I like and admire both Charles Stross and Greg Egan a lotbut I think they both have “singularitarians” or “all of their biggest fans” or something like that in their Jungian Shadow.
I’m pretty sure they like money. Presumably they like that we buy their books? Implicitly you’d think that they like that we admire them. But explicitly they seem to look down on us as cretins as part of them being artists who bestow pearls on us… or something?
Well, I can’t speak for anyone else, but personally, I like Egan’s later work, including “Death and the Gorgon.” Why wouldn’t I? I am not so petty as to let my appreciation of well-written fiction be dulled by the incidental fact that I happen to disagree with some of the author’s views on artificial intelligence and a social group that I can’t credibly claim not to be a part of.

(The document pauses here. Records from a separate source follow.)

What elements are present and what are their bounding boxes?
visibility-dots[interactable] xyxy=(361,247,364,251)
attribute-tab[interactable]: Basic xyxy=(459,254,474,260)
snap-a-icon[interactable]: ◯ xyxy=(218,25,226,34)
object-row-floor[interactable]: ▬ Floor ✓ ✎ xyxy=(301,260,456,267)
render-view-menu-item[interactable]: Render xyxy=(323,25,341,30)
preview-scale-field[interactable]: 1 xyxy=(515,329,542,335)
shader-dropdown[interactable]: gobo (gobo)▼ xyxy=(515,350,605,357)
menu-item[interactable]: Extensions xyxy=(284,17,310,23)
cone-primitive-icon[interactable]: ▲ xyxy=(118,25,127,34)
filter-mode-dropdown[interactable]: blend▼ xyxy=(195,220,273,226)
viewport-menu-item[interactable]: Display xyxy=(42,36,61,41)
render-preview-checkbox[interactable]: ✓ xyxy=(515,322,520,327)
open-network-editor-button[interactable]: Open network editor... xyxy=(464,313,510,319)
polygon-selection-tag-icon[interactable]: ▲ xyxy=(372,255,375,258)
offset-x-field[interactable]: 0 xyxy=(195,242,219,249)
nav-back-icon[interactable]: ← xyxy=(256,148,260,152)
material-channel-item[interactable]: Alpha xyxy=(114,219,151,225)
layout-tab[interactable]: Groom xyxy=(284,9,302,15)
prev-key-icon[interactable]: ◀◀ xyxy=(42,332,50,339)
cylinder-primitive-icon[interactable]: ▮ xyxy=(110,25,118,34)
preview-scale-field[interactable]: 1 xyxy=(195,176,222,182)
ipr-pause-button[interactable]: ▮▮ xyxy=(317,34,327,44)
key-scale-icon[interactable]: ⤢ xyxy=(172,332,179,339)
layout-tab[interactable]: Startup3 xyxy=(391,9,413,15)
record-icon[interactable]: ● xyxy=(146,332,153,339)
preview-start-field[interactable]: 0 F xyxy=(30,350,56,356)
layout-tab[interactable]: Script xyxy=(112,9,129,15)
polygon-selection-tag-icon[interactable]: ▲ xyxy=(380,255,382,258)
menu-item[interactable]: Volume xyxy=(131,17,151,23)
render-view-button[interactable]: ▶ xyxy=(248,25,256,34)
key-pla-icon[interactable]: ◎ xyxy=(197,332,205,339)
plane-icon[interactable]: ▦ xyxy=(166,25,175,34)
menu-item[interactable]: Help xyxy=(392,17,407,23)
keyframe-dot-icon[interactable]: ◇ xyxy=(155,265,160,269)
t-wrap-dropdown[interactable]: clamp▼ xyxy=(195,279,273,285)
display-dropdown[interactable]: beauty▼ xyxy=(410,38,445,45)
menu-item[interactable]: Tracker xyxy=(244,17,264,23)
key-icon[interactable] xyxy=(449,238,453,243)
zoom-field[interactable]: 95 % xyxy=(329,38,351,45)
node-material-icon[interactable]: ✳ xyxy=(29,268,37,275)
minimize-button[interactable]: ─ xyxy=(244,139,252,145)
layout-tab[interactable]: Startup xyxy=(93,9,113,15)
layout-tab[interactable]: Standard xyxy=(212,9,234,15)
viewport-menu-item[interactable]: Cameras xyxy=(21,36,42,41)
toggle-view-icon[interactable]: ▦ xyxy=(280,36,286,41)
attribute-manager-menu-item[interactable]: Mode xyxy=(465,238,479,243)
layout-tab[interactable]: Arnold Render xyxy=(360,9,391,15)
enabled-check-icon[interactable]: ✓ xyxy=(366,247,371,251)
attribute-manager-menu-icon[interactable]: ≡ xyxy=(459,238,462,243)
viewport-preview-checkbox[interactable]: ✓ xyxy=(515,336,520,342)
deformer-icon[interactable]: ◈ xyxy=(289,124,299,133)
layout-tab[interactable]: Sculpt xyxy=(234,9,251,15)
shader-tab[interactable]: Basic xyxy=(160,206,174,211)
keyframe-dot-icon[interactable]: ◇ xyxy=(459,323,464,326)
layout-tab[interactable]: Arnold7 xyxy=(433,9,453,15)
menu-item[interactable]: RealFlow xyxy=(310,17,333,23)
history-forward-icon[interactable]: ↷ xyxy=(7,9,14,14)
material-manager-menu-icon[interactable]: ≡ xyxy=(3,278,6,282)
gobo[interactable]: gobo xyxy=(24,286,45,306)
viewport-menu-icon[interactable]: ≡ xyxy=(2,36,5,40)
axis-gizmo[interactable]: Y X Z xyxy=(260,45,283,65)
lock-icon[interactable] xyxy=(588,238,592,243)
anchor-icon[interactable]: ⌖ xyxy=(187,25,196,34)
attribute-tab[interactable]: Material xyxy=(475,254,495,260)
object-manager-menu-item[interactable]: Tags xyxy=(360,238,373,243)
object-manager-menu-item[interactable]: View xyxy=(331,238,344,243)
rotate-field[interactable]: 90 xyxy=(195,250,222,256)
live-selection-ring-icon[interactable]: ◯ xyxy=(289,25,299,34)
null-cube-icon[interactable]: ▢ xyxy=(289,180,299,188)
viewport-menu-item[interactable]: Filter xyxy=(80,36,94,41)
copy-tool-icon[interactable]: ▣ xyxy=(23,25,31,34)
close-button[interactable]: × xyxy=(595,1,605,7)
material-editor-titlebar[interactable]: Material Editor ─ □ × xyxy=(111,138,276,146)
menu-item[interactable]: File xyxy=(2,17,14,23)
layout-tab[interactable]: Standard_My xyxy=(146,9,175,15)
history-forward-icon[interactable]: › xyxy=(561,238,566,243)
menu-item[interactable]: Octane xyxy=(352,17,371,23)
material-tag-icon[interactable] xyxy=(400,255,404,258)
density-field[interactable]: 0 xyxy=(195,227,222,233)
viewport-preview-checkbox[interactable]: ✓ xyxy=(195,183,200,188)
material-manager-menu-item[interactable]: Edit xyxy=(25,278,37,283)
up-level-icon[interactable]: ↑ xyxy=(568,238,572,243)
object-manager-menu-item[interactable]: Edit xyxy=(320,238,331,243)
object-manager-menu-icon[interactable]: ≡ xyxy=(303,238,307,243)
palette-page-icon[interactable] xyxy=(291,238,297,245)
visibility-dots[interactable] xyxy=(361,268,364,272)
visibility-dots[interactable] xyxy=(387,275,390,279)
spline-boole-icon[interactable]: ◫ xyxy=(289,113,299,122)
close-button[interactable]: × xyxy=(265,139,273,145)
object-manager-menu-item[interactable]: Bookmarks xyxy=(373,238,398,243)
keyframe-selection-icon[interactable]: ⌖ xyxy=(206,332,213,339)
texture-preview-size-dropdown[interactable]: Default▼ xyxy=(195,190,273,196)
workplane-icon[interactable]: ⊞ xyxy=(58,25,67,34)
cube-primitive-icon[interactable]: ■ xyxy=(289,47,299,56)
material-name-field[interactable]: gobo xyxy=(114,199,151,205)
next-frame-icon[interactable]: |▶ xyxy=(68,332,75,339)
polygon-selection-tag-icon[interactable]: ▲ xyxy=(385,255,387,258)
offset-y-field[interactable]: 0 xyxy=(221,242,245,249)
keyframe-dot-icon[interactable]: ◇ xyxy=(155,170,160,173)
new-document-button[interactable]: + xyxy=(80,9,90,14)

That kind of dogmatism would be contrary to the ethos of humanism and clear thinking that I learned from reading Greg Egan and Less Wrong—an ethos that doesn’t endorse blind loyalty to every author or group you learned something from, but a discerning loyalty to whatever was good in what the author or group saw in our shared universe.
Just so! <3
Also… like… I similarly refuse to deprive Egan of validly earned intellectual prestige when it comes to simulationist metaphysics. You’re pointing out this in your review...
The clause about the whole Universe turning out to be a simulation is probably a reference to Bostrom’s simulation argument, which is a disjunctive, conditional claim: given some assumptions in the philosophy of mind and the theory of anthropic reasoning, then if future civilization could run simulations of its ancestors, then either they won’t want to, or we’re probably in one of the simulations (because there are more simulated than “real” histories).
Egan’s own Permutation City came out in 1994! By contrast, Bostrom’s paper on a similar subject didn’t come out until either 2001 or 2003 (depending on how you count) and Tegmark’s paper didn’t come out until 2003. Egan has a good half decade of intellectual priority on BOTH of them (and Tegmark had the good grace to point this out in his bibliography)!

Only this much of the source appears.